Chronic atrophic gastritis is clinically silent in most cases and only a small percentage of patients may complain about dyspeptic symptoms. A well-described clinical feature of thyrogastric syndrome is represented by the presence of an iron-deficient and/or a PA. In fact, it has been demonstrated that an iron-deficient anemia, refractory to oral iron therapy, in patients with HT, may be due to chronic atrophic gastritis (13). The clinical signs of this disease appear after several years of its onset, when the progressive reduction to disappearance of the parietal cells leads to atrophy of the gastric mucosa, impairing the absorption of iron, vitamin B12 (cobalamin), folate, and other nutrients (22). At the physiologic acid pH (1.5–2) of the stomach, ascorbic acid, the most active form of vitamin C, allows iron reduction from the nutritional ferric (Fe +++) to the ferrous form (Fe ++), thus forming a complex that drives the absorption in the upper portion of the small intestine (22). In the initial phase of the atrophic gastritis, the damage of parietal cells can lead to iron deficiency microcytic anemia as the only clinical sign (38). When the gastric atrophy becomes severe and/or the IFA is no longer produced, even the absorption of cobalamin becomes compromised. Besides hydrochloric acid that promotes the separation of vitamin B12 from food, the parietal cells also produce the IFA that binds cobalamin and pipes it to the distal ileum, where it is absorbed following a binding to specific receptors (39). Vitamin B12 deficiency is responsible for hematologic changes (macrocytic anemia) and specific neurological disorders (paresthesia and neuritis) which are peculiar of PA (22).

The worldwide used pharmaceutical form of thyroxine (sodium levothyroxine, T₄) is obtained by native hormone through its salification with sodium hydroxide. The absorption of T₄ occurs in all sections of small intestine being anyway incomplete and ranging from 62 to 82% of the ingested dose (40). However, increasing evidence of a relevant role of the intact gastric acid secretion on the subsequent intestinal absorption of sodium levothyroxine has been reported in the last years (41). In fact, an increased therapeutic T4 dose has been described in patients with gastric disorders (Hp infection, chronic gastritis, gastric atrophy) or chronically treated with proton pump inhibitors or in non-fasting patients (41–43). All these conditions are characterized by a modified gastric pH that may affect T4 absorption by changing the ionization status, as already described for iron, or the dissolution process of the pharmaceutical T4 form. Furthermore, in vitro studies have shown the pH dependency of the dissolution profile of different T4 preparations (44). This evidence boosted the research for novel thyroxine formulations as liquid or softgel capsules. These ones showed, as compared to the classic tablet formulation, a similar or better bioavailability as well as a lower number of excipients (45, 46). In clinical studies, softgel or liquid formulations performed better in patients with gastric disorders (47, 48) and in proton pump inhibitors users (49, 50).

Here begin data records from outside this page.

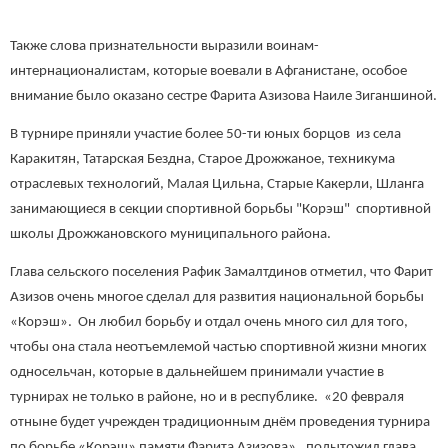
Также слова признательности выразили воинам-
интернационалистам, которые воевали в Афганистане, особое
внимание было оказано сестре Фарита Азизова Наиле Зиганшиной.
В турнире приняли участие более 50-ти юных борцов из села
Каракитян, Татарская Бездна, Старое Дрожжаное, техникума
отраслевых технологий, Малая Цильна, Старые Какерли, Шланга
занимающиеся в секции спортивной борьбы "Корэш" спортивной
школы Дрожжановского муниципального района.
Глава сельского поселения Рафик Замалтдинов отметил, что Фарит
Азизов очень многое сделал для развития национальной борьбы
«Корэш». Он любил борьбу и отдал очень много сил для того,
чтобы она стала неотъемлемой частью спортивной жизни многих
односельчан, которые в дальнейшем принимали участие в
турнирах не только в районе, но и в республике. «20 февраля
отныне будет учрежден традиционным днём проведения турнира
по борьбе «Корэш» памяти Фарита Азизова», подытожил глава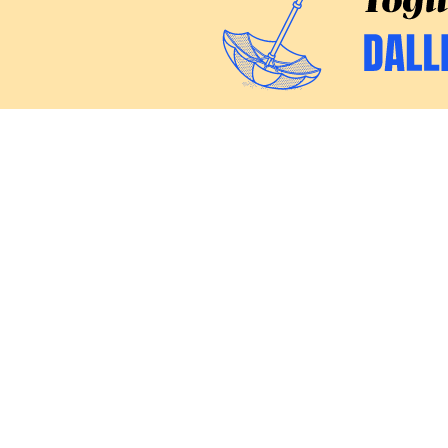
CERCA
Inchieste
Commenti
Politica
GILLES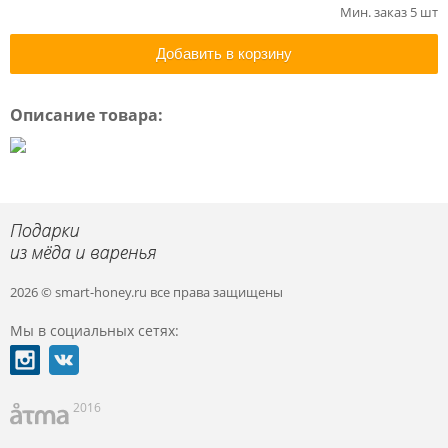
Мин. заказ 5 шт
Добавить в корзину
Описание товара:
2026 © smart-honey.ru
все права защищены
Мы в социальных сетях:
2016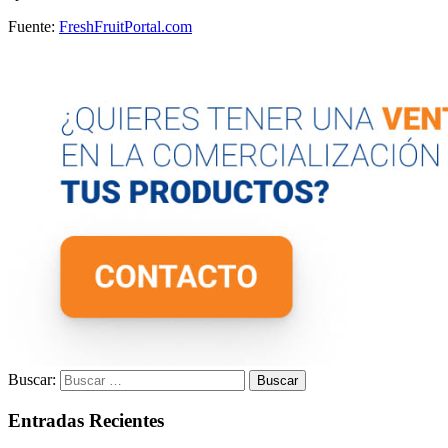
Fuente:
FreshFruitPortal.com
Buscar:
Entradas Recientes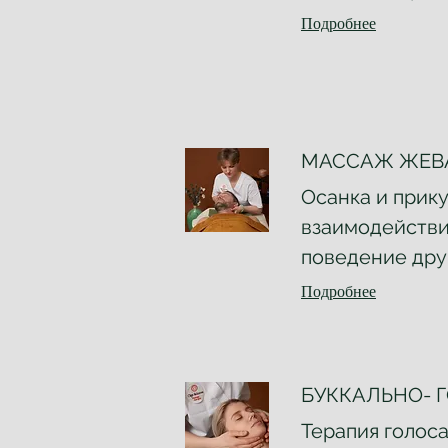
Подробнее
МАССАЖ ЖЕВ
Осанка и прик
взаимодействи
поведение друг
Подробнее
БУККАЛЬНО- 
Терапия голос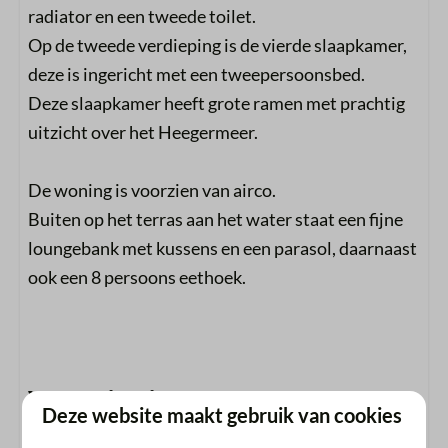
radiator en een tweede toilet.
Op de tweede verdieping is de vierde slaapkamer,
deze is ingericht met een tweepersoonsbed.
Deze slaapkamer heeft grote ramen met prachtig
uitzicht over het Heegermeer.
De woning is voorzien van airco.
Buiten op het terras aan het water staat een fijne
loungebank met kussens en een parasol, daarnaast
ook een 8 persoons eethoek.
Voorzieningen
Deze website maakt gebruik van cookies
Algemeen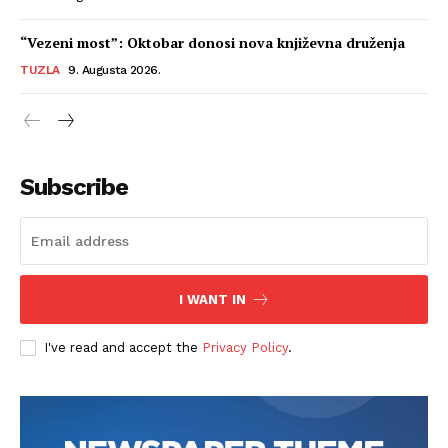
“Vezeni most”: Oktobar donosi nova književna druženja
TUZLA
9. Augusta 2026.
Subscribe
I WANT IN
I've read and accept the
Privacy Policy
.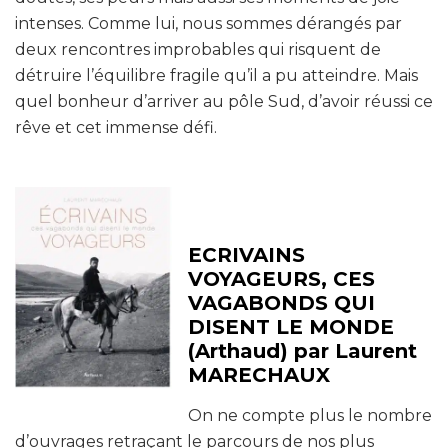
intenses. Comme lui, nous sommes dérangés par
deux rencontres improbables qui risquent de
détruire l’équilibre fragile qu’il a pu atteindre. Mais
quel bonheur d’arriver au pôle Sud, d’avoir réussi ce
rêve et cet immense défi.
ECRIVAINS
VOYAGEURS, CES
VAGABONDS QUI
DISENT LE MONDE
(Arthaud) par Laurent
MARECHAUX
On ne compte plus le nombre
d’ouvrages retraçant le parcours de nos plus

In conclusion, the association of thyroid and gastric autoimmune disorders represents a frequent syndrome, included in the autoimmune polyendocrine syndrome. The similar or even common biochemical and pathogenic features fully support the term thyrogastric disease described some 60 years ago. From a clinical standpoint, the presence of iron-deficient anemia and thyroxine malabsorption may represent an alert signal for the presence of a gastric disorder in patients with thyroid autoimmunity and should trigger a specific diagnostic workup.